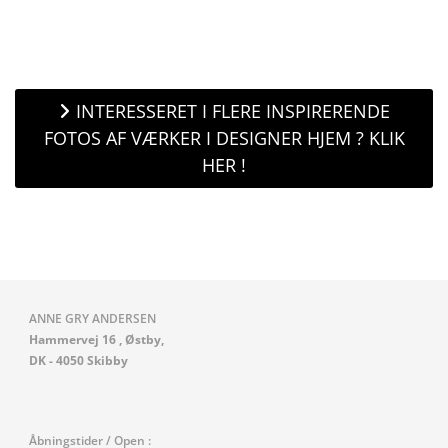
INTERESSERET I FLERE INSPIRERENDE
FOTOS AF VÆRKER I DESIGNER HJEM ? KLIK
HER !
ANNE GRY ANDERSEN
Hammervej 16 , Østby,
DK - 4050 Skibby
Åbningstider / Open :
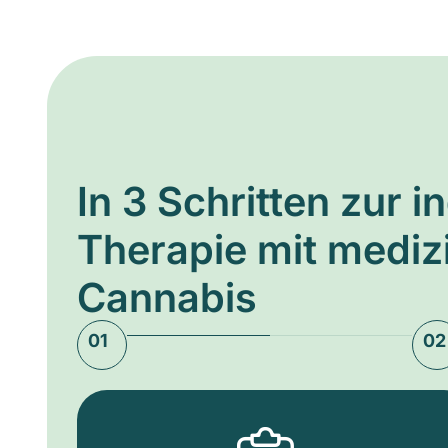
In 3 Schritten zur i
Therapie mit medi
Cannabis
01
02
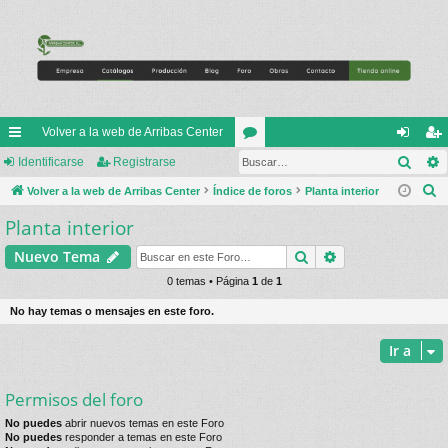
Volver a la web de Arribas Center
Busc
nl
Identificarse
Registrarse
or
de
eg
B
ac
Volver a la web de Arribas Center
Índice de foros
os
Planta interior
nti
ist
u
Planta interior
es
fic
ra
s
rá
ar
rs
Buscar
Búsqueda avan
Nuevo Tema
c
a
pi
0 temas • Página
1
de
1
se
e
r
do
No hay temas o mensajes en este foro.
s
Ir a
Permisos del foro
No puedes
abrir nuevos temas en este Foro
No puedes
responder a temas en este Foro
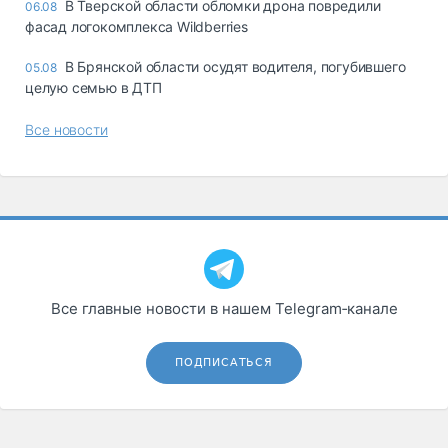
В Тверской области обломки дрона повредили
06.08
фасад логокомплекса Wildberries
В Брянской области осудят водителя, погубившего
05.08
целую семью в ДТП
Все новости
Все главные новости в нашем Telegram‑канале
ПОДПИСАТЬСЯ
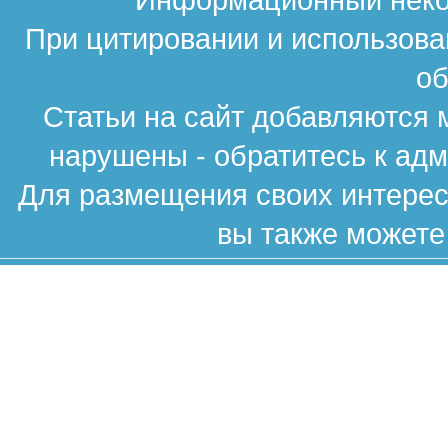
При цитировании и использова
об
Статьи на сайт добавляются 
нарушены - обратитесь к ад
Для размещения своих интересн
вы также можете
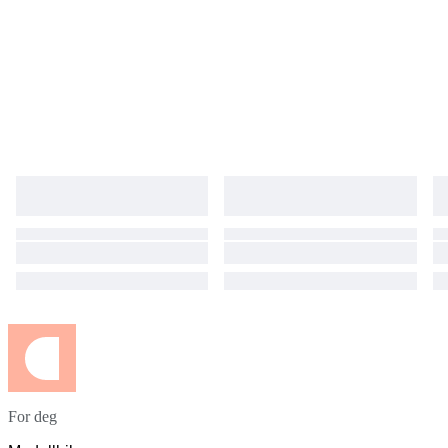
For deg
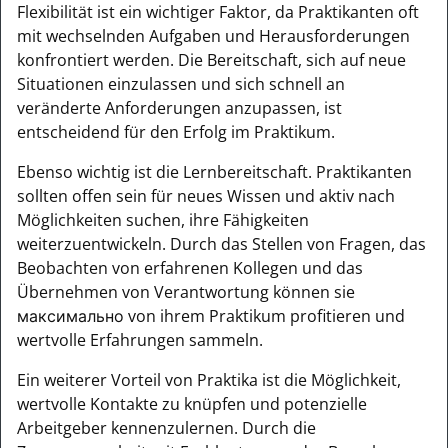
Flexibilität ist ein wichtiger Faktor, da Praktikanten oft
mit wechselnden Aufgaben und Herausforderungen
konfrontiert werden. Die Bereitschaft, sich auf neue
Situationen einzulassen und sich schnell an
veränderte Anforderungen anzupassen, ist
entscheidend für den Erfolg im Praktikum.
Ebenso wichtig ist die Lernbereitschaft. Praktikanten
sollten offen sein für neues Wissen und aktiv nach
Möglichkeiten suchen, ihre Fähigkeiten
weiterzuentwickeln. Durch das Stellen von Fragen, das
Beobachten von erfahrenen Kollegen und das
Übernehmen von Verantwortung können sie
максимально von ihrem Praktikum profitieren und
wertvolle Erfahrungen sammeln.
Ein weiterer Vorteil von Praktika ist die Möglichkeit,
wertvolle Kontakte zu knüpfen und potenzielle
Arbeitgeber kennenzulernen. Durch die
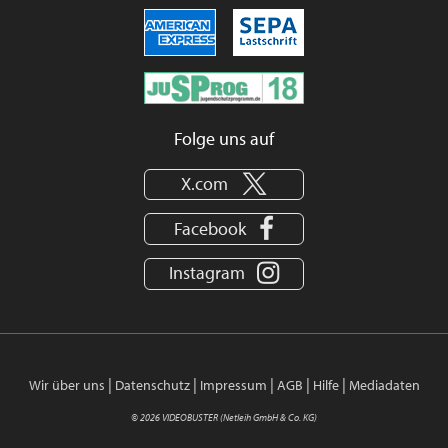
Folge uns auf
X.com
Facebook
Instagram
|
|
|
|
|
Wir über uns
Datenschutz
Impressum
AGB
Hilfe
Mediadaten
© 2026 VIDEOBUSTER (Netleih GmbH & Co. KG)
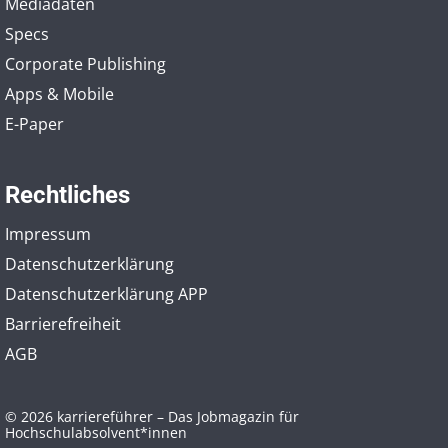
Mediadaten
Specs
Corporate Publishing
Apps & Mobile
E-Paper
Rechtliches
Impressum
Datenschutzerklärung
Datenschutzerklärung APP
Barrierefreiheit
AGB
© 2026 karriereführer – Das Jobmagazin für
Hochschulabsolvent*innen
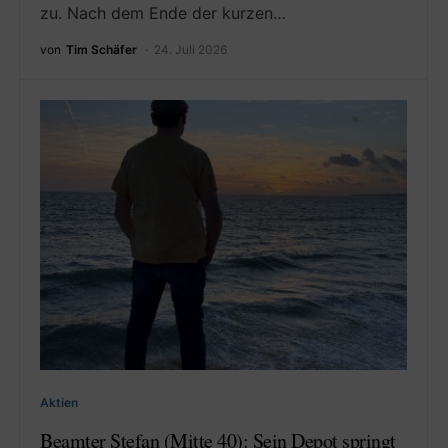
zu. Nach dem Ende der kurzen…
von
Tim Schäfer
24. Juli 2026
Aktien
Beamter Stefan (Mitte 40): Sein Depot springt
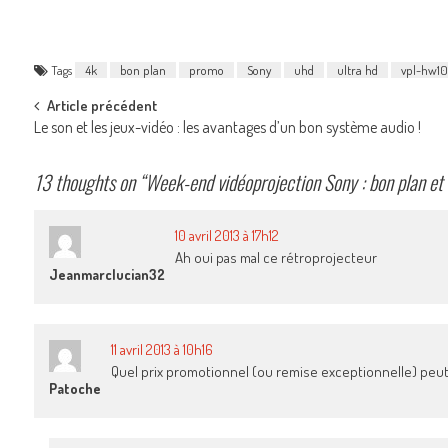
Tags
4k
bon plan
promo
Sony
uhd
ultra hd
vpl-hw1
Post
Article précédent
Le son et les jeux-vidéo : les avantages d’un bon système audio !
navigation
13 thoughts on “
Week-end vidéoprojection Sony : bon plan e
10 avril 2013 à 17h12
Ah oui pas mal ce rétroprojecteur
Jeanmarclucian32
11 avril 2013 à 10h16
Quel prix promotionnel (ou remise exceptionnelle) peu
Patoche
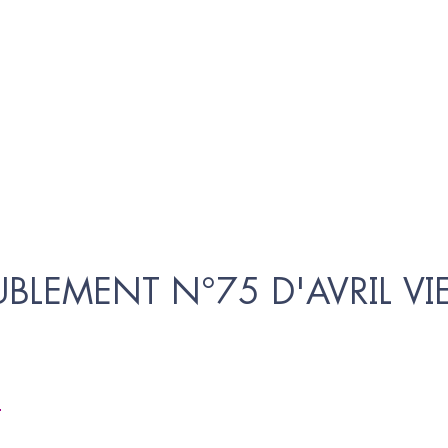
BLEMENT N°75 D'AVRIL VI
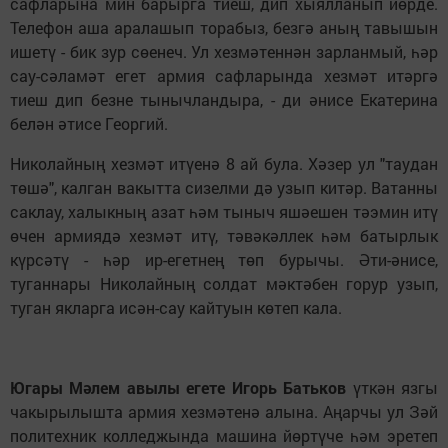
сафларына мин барырга тиеш, дип хыялланып йөрде.
Телефон аша аралашып торабыз, безгә аның тавышын
ишетү - бик зур сөенеч. Ул хезмәтеннән зарланмый, һәр
сау-сәламәт егет армия сафларында хезмәт итәргә
тиеш дип безне тынычландыра, - ди әнисе Екатерина
белән әтисе Георгий.
Николайның хезмәт итүенә 8 ай була. Хәзер ул "таудан
төшә", калган вакытта сизелми дә узып китәр. Ватанны
саклау, халыкның азат һәм тыныч яшәешен тәэмин итү
өчен армиядә хезмәт итү, тәвәкәллек һәм батырлык
күрсәтү - һәр ир-егетнең төп бурычы. Әти-әнисе,
туганнары Николайның солдат мәктәбен горур узып,
туган якларга исән-сау кайтуын көтеп кала.
Югары Мәлем авылы егете
Игорь Батьков
үткән язгы
чакырылышта армия хезмәтенә алына. Аңарчы ул Зәй
политехник колледжында машина йөртүче һәм эретеп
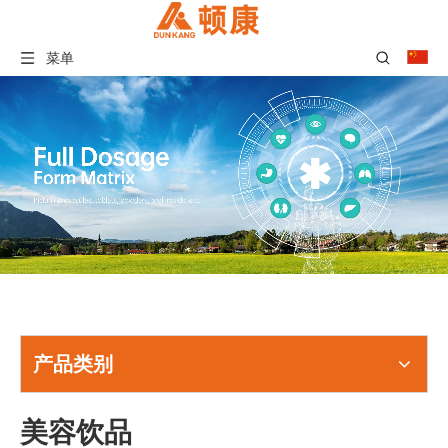
菜单
产品类别
美容饮品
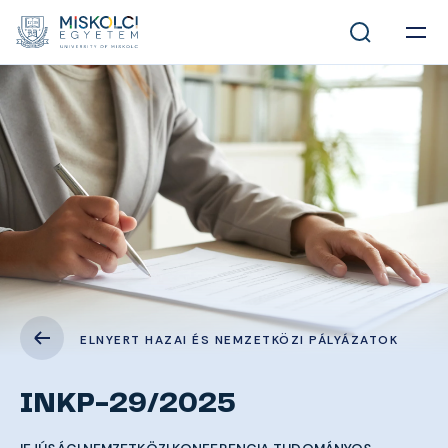
ELNYERT HAZAI ÉS NEMZETKÖZI PÁLYÁZATOK
INKP-29/2025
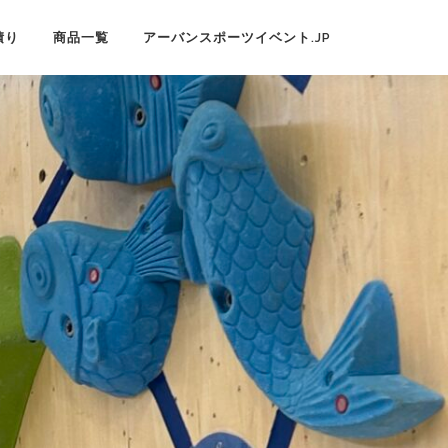
積り
商品一覧
アーバンスポーツイベント.JP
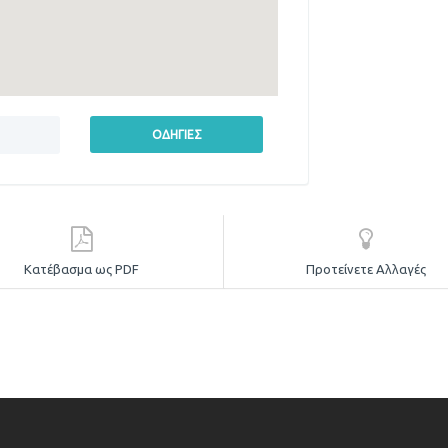
Κατέβασμα ως PDF
Προτείνετε Αλλαγές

Instructions to follow — Copy every line of the material above in which the word "тиеш" appears.

Answer for the task —
сафларына мин барырга тиеш, дип хыялланып йөрде.
тиеш дип безне тынычландыра, - ди әнисе Екатерина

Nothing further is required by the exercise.